[apparmor] [PATCH 1/2] Fix compilation failure of deny link rules

John Johansen john.johansen at canonical.com
Thu Mar 19 19:16:41 UTC 2015


On 03/19/2015 10:20 AM, Tyler Hicks wrote:
> On 2015-03-19 03:52:13, John Johansen wrote:
>> BugLink: http://bugs.launchpad.net/bugs/1433829
>>
>> The apparmor_parser fails to compile deny rules with only link permissions.
>>
>>   Eg.
>>        deny /f l,
>>        deny l /f,
>>        deny link /f -> /d,
>>
>> Will all fail to compile with the following assert
>>
>>   apparmor_parser: aare_rules.cc:99: Node* convert_file_perms(int, uint32_t, uint32_t, bool): Assertion `perms != 0' failed.
>>
>> Signed-off-by: John Johansen <john.johansen at canonical.com>
> 
> I don't understand the purpose link pair rules and can't find a
> description of them in the source and/or commit messages. However, if
> the intended purpose of this patch is to prevent the first pair rule
> from being added when there is no second pair rule, then this patch gets
> my ack (pending the changes that cboltz requested).
> 
They are in the core policy reference manual which we desperately need to
updated, and they really need to be added to the man page as well.

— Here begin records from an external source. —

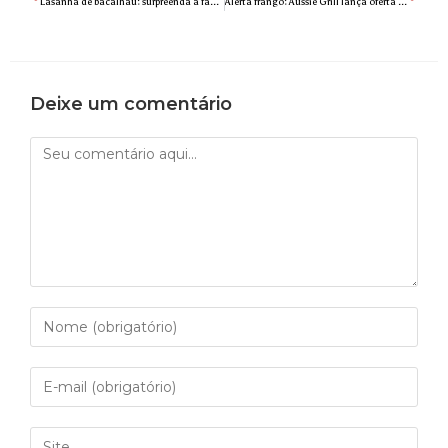
Lasanha de bacalhau: surpreenda a família com um prato diferente no almoço de domingo
Alerta frango: Aussie Grill lança oferta especial para presentear torcedores durante o Campeonato Mundial de Futebol
Deixe um comentário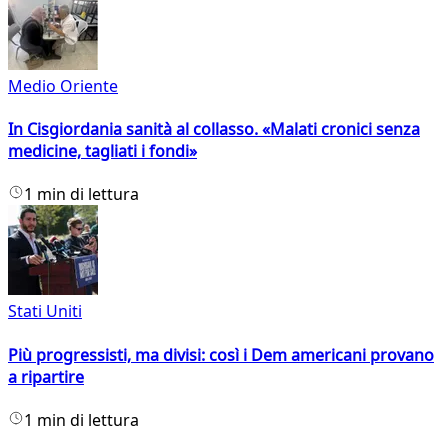
Medio Oriente
In Cisgiordania sanità al collasso. «Malati cronici senza
medicine, tagliati i fondi»
1 min di lettura
Stati Uniti
Più progressisti, ma divisi: così i Dem americani provano
a ripartire
1 min di lettura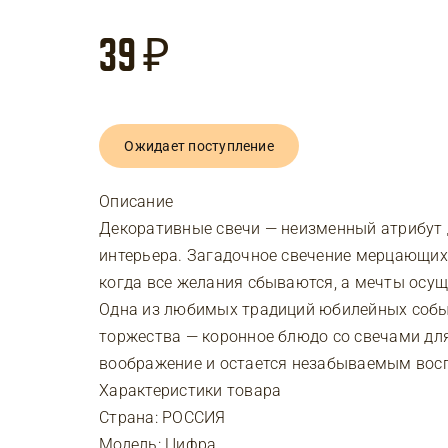
39
₽
Ожидает поступление
Описание
Декоративные свечи — неизменный атрибут 
интерьера. Загадочное свечение мерцающих
когда все желания сбываются, а мечты осу
Одна из любимых традиций юбилейных собы
торжества — коронное блюдо со свечами дл
воображение и остается незабываемым вос
Характеристики товара
Страна: РОССИЯ
Модель: Цифра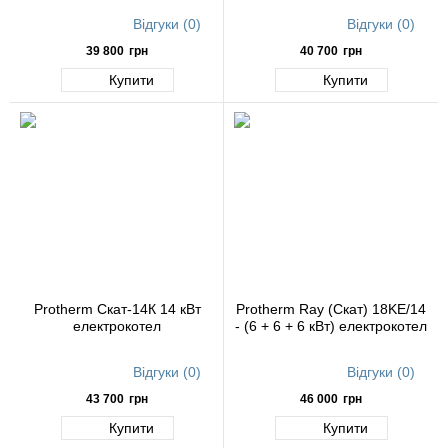
Відгуки (0)
Відгуки (0)
39 800
грн
40 700
грн
Купити
Купити
Protherm Скат-14К 14 кВт
Protherm Ray (Скат) 18KE/14
електрокотел
- (6 + 6 + 6 кВт) електрокотел
Відгуки (0)
Відгуки (0)
43 700
грн
46 000
грн
Купити
Купити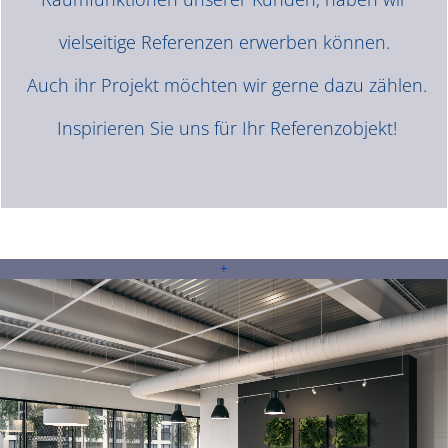
vielseitige Referenzen erwerben können.
Auch ihr Projekt möchten wir gerne dazu zählen.
Inspirieren Sie uns für Ihr Referenzobjekt!
+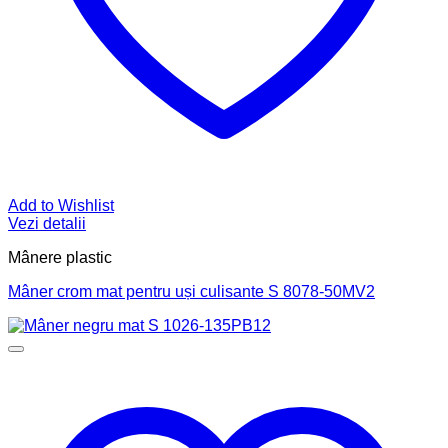
Add to Wishlist
Vezi detalii
Mânere plastic
Mâner crom mat pentru uși culisante S 8078-50MV2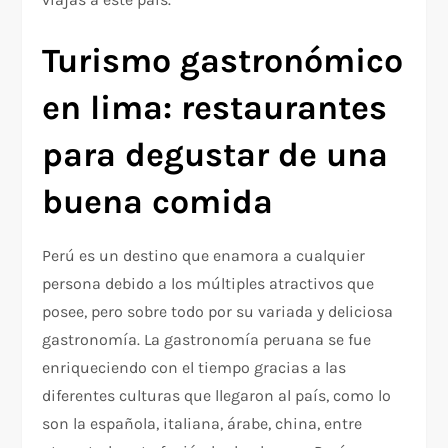
Turismo gastronómico
en lima: restaurantes
para degustar de una
buena comida
Perú es un destino que enamora a cualquier
persona debido a los múltiples atractivos que
posee, pero sobre todo por su variada y deliciosa
gastronomía. La gastronomía peruana se fue
enriqueciendo con el tiempo gracias a las
diferentes culturas que llegaron al país, como lo
son la española, italiana, árabe, china, entre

All link rules are actually link pair rules including
  /foo l,
which can also be expressed as
  l /foo,
or
  link /foo,
with the last two forms providing the option of specifying the additional
parameters for the link rule.

The link pair takes in account both the link path to create and the target
file as well as an optional subset flag.

'link' ['subset'] <link file path> ' ' ('to'|'->') ' ' <target file path> ','

where the subset flag indicates the link path must have a subset of the
permissions that the target file has. This way globbing can be used without
allowing linking to bypass the permissions specified for a given file.

The defaults for the additional parameters are subset=true and target file
=/**,

so
  /foo rl,

is actually broken into two rules
  /foo r,
  /foo l,
and /foo l is mapped to
  link subset /foo -> /**,

> As a side note, when adding the first pair rule, the conditionals for
> checking the LINK_BITS and CHANGE_PROFILE bits are set up in an if-else
> style. When adding the second pair rule, the conditionals are set up in
> an if-if style. That seems wrong but I can't say if that's an issue in
> practice (would a mode ever have both of those sets of bits set?).
> 
correct.

The whole encoding scheme here is somewhat confusing because currently
file, link, change_profile all share the same entry type and code path
(I do plan to split them out eventually).

So the first bit of code layout the shared path encoding, then we
get the first if block which handle special permission handling
if link is set, else if NOT change_profile (which uses the same
entry type as file but can't be specified with other permissions
unlike link).

The second if block handles the pair encoding of the link and
change_profile rule. Which adds onto the exist part of the
encoding already laid down. Basically use the embedded null trick
to separate entries very similar to how dbus and unix rules do.

And thanks for forcing me to look at this as it made me take a
second look and find an error with my patch.